■ YOUR OBJECTIVE ■
Reproduce the records exactly. Leave the pictures out.

_ _ _ _

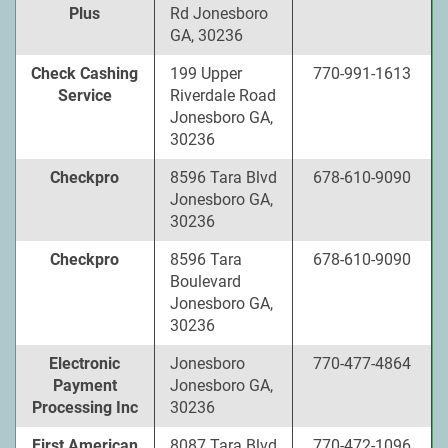
Plus
Rd Jonesboro
GA, 30236
Check Cashing
199 Upper
770-991-1613
Service
Riverdale Road
Jonesboro GA,
30236
Checkpro
8596 Tara Blvd
678-610-9090
Jonesboro GA,
30236
Checkpro
8596 Tara
678-610-9090
Boulevard
Jonesboro GA,
30236
Electronic
Jonesboro
770-477-4864
Payment
Jonesboro GA,
Processing Inc
30236
First American
8087 Tara Blvd
770-472-1096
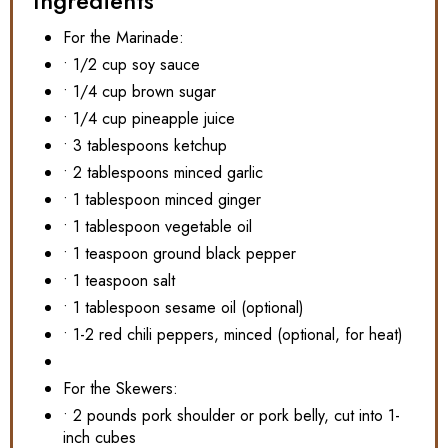
Ingredients
For the Marinade:
• 1/2 cup soy sauce
• 1/4 cup brown sugar
• 1/4 cup pineapple juice
• 3 tablespoons ketchup
• 2 tablespoons minced garlic
• 1 tablespoon minced ginger
• 1 tablespoon vegetable oil
• 1 teaspoon ground black pepper
• 1 teaspoon salt
• 1 tablespoon sesame oil (optional)
• 1-2 red chili peppers, minced (optional, for heat)
For the Skewers:
• 2 pounds pork shoulder or pork belly, cut into 1-
inch cubes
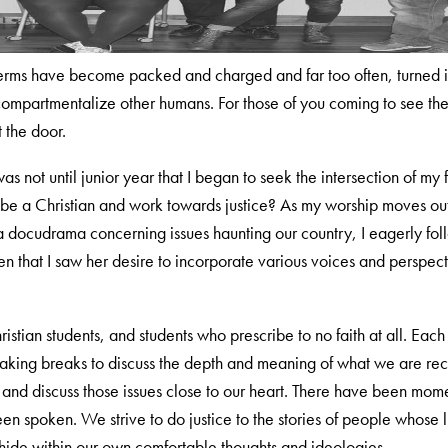
terms have become packed and charged and far too often, turned in
ompartmentalize other humans. For those of you coming to see th
t the door.
was not until junior year that I began to seek the intersection of my
 be a Christian and work towards justice? As my worship moves ou
ng a docudrama concerning issues haunting our country, I eagerly f
hen that I saw her desire to incorporate various voices and perspecti
ristian students, and students who prescribe to no faith at all. Eac
 taking breaks to discuss the depth and meaning of what we are re
d discuss those issues close to our heart. There have been momen
been spoken. We strive to do justice to the stories of people whos
o hide within our own comfortable thoughts and ideologies.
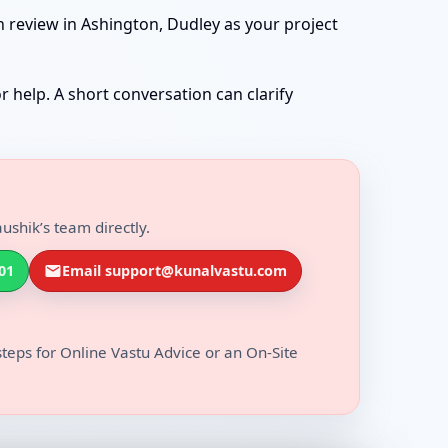
n review in Ashington, Dudley as your project
r help. A short conversation can clarify
ushik’s team directly.
01
Email support@kunalvastu.com
steps for Online Vastu Advice or an On-Site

_ _ _ _

■ RESPONSE ■
Plus
Rd Jonesboro
GA, 30236
Check Cashing
199 Upper
770-991-1613
Service
Riverdale Road
Jonesboro GA,
30236
Checkpro
8596 Tara Blvd
678-610-9090
Jonesboro GA,
30236
Checkpro
8596 Tara
678-610-9090
Boulevard
Jonesboro GA,
30236
Electronic
Jonesboro
770-477-4864
Payment
Jonesboro GA,
Processing Inc
30236
First American
8087 Tara Blvd
770-472-1096
Ingredients
For the Marinade:
• 1/2 cup soy sauce
• 1/4 cup brown sugar
• 1/4 cup pineapple juice
• 3 tablespoons ketchup
• 2 tablespoons minced garlic
• 1 tablespoon minced ginger
• 1 tablespoon vegetable oil
• 1 teaspoon ground black pepper
• 1 teaspoon salt
• 1 tablespoon sesame oil (optional)
• 1-2 red chili peppers, minced (optional, for heat)
For the Skewers:
• 2 pounds pork shoulder or pork belly, cut into 1-
inch cubes
terms have become packed and charged and far too often, turned in
ompartmentalize other humans. For those of you coming to see th
t the door.
was not until junior year that I began to seek the intersection of my
 be a Christian and work towards justice? As my worship moves ou
ng a docudrama concerning issues haunting our country, I eagerly f
hen that I saw her desire to incorporate various voices and perspecti
ristian students, and students who prescribe to no faith at all. Eac
 taking breaks to discuss the depth and meaning of what we are re
d discuss those issues close to our heart. There have been momen
been spoken. We strive to do justice to the stories of people whos
o hide within our own comfortable thoughts and ideologies.
n review in Ashington, Dudley as your project
r help. A short conversation can clarify
ushik’s team directly.
01
Email support@kunalvastu.com
steps for Online Vastu Advice or an On-Site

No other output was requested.